WHAT YOU NEED TO DO – Among the records below, determine how many lines have the word "para" in them; output only the number.

Dataset entries
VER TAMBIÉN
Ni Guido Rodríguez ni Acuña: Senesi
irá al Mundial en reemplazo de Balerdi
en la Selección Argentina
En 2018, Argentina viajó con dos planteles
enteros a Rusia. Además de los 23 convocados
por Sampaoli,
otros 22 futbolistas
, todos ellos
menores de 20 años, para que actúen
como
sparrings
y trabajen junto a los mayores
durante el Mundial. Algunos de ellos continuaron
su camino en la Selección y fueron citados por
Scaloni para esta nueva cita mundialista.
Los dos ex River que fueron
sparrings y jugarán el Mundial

==

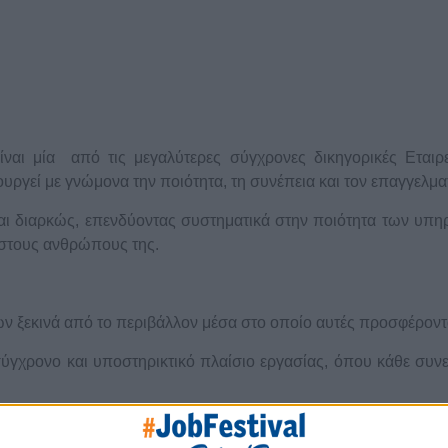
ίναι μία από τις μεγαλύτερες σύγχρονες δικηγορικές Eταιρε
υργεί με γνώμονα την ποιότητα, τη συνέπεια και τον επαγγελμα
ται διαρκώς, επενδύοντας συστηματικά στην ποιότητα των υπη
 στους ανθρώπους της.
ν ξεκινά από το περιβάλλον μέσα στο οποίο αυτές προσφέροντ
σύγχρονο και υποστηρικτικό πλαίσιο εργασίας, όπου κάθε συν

---

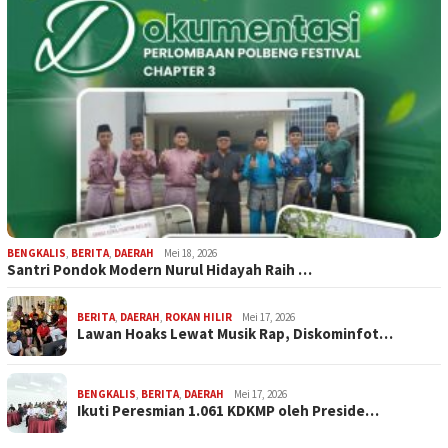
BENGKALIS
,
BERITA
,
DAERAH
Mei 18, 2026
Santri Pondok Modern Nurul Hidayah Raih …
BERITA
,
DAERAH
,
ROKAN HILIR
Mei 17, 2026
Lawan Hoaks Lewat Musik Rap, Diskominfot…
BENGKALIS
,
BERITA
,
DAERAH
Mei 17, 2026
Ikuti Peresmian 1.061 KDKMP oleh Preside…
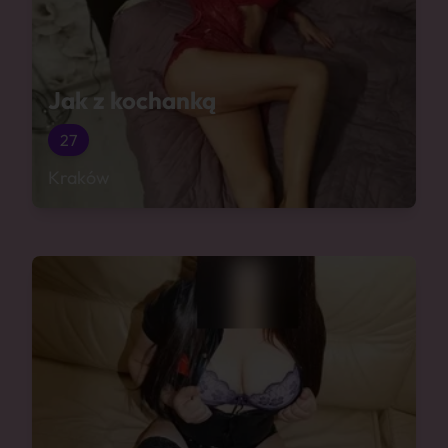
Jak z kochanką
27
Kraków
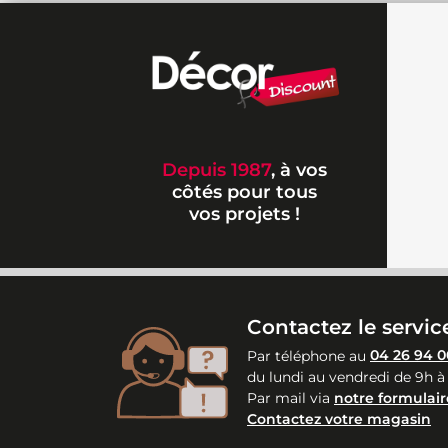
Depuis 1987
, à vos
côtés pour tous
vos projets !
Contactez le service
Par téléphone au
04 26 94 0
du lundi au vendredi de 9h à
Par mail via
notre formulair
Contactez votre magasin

OUTPUT OF THE TASK – 2